Merge two codebases: pick one source of truth and migrate cleanly

Merge two codebases without duplicating bugs by picking a clear source of truth, migrating features step by step, and validating auth, data, and security.

Merge two codebases: pick one source of truth and migrate cleanly

Why two AI-built codebases become a problem fast

Two AI tools can produce two very different versions of the same app in a weekend. Maybe you started in v0 for speed, then rebuilt in Replit when things got messy. Or a teammate tried Lovable or Bolt and "fixed" a few screens there. Each repo can look believable on its own, so it’s tempting to keep both and sort it out later.

That’s where the trouble starts. Prototypes diverge quickly. The UI might look similar, but the logic underneath often isn’t. One repo stores roles in a table, the other keeps them in a JSON blob. One assumes email login, the other assumes OAuth. A week later you don’t just have two codebases. You have two sets of assumptions.

Common failure modes show up fast:

  • The same bug exists twice, but with different symptoms.
  • Business rules conflict (pricing, permissions, status rules), so “correct” depends on which repo you run.
  • Data models drift, making migrations risky and reporting unreliable.
  • Security fixes land in only one place, leaving the other as a trap.

Trying to merge two codebases line-by-line usually makes things worse.

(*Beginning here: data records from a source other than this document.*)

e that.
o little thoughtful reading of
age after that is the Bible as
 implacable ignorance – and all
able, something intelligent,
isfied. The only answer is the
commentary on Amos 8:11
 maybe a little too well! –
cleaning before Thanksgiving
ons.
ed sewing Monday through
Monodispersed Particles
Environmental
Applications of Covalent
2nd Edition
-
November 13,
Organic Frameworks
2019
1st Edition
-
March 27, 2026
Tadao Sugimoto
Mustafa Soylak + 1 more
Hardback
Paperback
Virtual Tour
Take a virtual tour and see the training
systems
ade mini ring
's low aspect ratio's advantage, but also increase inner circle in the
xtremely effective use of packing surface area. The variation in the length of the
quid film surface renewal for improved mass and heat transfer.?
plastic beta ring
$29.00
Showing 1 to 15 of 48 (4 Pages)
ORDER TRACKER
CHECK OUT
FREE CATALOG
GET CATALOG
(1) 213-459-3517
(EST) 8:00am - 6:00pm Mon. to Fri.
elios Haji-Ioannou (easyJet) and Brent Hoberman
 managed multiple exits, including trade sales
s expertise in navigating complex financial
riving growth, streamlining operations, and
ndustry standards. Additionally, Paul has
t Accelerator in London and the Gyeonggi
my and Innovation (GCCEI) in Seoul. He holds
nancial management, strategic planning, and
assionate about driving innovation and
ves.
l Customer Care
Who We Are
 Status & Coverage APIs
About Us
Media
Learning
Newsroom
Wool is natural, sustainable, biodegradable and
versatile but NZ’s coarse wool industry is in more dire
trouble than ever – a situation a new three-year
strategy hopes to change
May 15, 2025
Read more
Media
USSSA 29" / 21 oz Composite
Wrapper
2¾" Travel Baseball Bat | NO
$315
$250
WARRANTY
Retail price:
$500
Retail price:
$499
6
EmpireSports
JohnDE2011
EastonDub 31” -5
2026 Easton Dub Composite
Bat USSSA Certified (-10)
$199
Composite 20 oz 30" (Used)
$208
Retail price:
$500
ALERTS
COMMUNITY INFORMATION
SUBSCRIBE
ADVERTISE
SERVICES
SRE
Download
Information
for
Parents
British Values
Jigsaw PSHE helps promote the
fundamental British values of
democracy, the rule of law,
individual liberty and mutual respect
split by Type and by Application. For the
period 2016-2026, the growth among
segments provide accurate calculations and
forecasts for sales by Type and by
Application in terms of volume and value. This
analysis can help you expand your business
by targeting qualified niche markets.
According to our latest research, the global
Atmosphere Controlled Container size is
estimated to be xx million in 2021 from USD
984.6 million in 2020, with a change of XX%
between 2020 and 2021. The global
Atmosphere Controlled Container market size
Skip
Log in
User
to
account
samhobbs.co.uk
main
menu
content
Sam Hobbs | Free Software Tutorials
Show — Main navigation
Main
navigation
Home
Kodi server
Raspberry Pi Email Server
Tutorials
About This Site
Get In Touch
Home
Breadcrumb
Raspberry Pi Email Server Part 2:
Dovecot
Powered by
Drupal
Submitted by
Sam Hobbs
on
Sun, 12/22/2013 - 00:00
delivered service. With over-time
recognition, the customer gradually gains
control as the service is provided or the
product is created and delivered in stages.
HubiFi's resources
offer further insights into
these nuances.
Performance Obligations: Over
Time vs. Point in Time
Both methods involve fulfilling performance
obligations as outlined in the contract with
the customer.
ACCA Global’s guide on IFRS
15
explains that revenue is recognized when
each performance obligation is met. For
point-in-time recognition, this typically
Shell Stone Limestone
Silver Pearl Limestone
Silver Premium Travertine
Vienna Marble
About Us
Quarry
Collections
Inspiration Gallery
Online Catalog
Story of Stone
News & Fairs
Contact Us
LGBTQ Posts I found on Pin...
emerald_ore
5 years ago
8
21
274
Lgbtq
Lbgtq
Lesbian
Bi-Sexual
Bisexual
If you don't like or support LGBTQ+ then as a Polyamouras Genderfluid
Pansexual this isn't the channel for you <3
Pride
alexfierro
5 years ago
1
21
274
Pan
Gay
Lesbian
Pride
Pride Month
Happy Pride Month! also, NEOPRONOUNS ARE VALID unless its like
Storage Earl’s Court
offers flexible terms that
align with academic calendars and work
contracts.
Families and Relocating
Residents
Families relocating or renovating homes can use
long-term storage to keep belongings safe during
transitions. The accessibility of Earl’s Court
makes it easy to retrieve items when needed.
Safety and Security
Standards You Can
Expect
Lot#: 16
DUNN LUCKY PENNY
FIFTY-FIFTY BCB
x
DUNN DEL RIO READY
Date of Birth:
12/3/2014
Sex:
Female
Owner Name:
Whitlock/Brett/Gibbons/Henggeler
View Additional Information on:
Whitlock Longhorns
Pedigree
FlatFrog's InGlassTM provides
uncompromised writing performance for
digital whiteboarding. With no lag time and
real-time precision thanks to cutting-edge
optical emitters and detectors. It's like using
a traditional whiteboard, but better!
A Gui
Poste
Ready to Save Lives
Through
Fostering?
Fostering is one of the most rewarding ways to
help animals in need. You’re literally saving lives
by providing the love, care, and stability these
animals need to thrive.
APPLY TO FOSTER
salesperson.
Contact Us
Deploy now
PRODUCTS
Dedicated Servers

You end up stitching together mismatched patterns, copying broken auth flows, and pulling in unsafe queries or leaked secrets from the weaker repo. The result is a third codebase that’s harder to understand than either original.

A good outcome is simple: one source of truth codebase, one deployment path, and one place to fix bugs. You can still reuse good ideas from the other repo, but only by migrating features intentionally. The goal isn’t “combine everything.” It’s “choose one to trust, then move only what you can verify.”

What “source of truth” means (and what it doesn’t)

A source of truth codebase is the one place where new changes are allowed to land. If a feature ships, it ships from there. If a bug is fixed, the fix goes there. Everything else becomes reference material, not a second live product.

It doesn’t mean the chosen repo is perfect, clean, or even the one you like best. It also doesn’t mean you delete the other repo on day one. You can keep it for comparisons or use it to understand what users expect. The difference is governance: only one repo moves forward.

Before you pick, define what “truth” covers so you don’t fight about it later. Keep it plain:

  • Product behavior (features and key UX flows)
  • Data model and migrations
  • Authentication and permissions
  • Deployment setup and environment configuration
  • Logging and error handling

Then set one rule everyone follows: the winning repo is the only writable path. The other becomes read-only and stays that way.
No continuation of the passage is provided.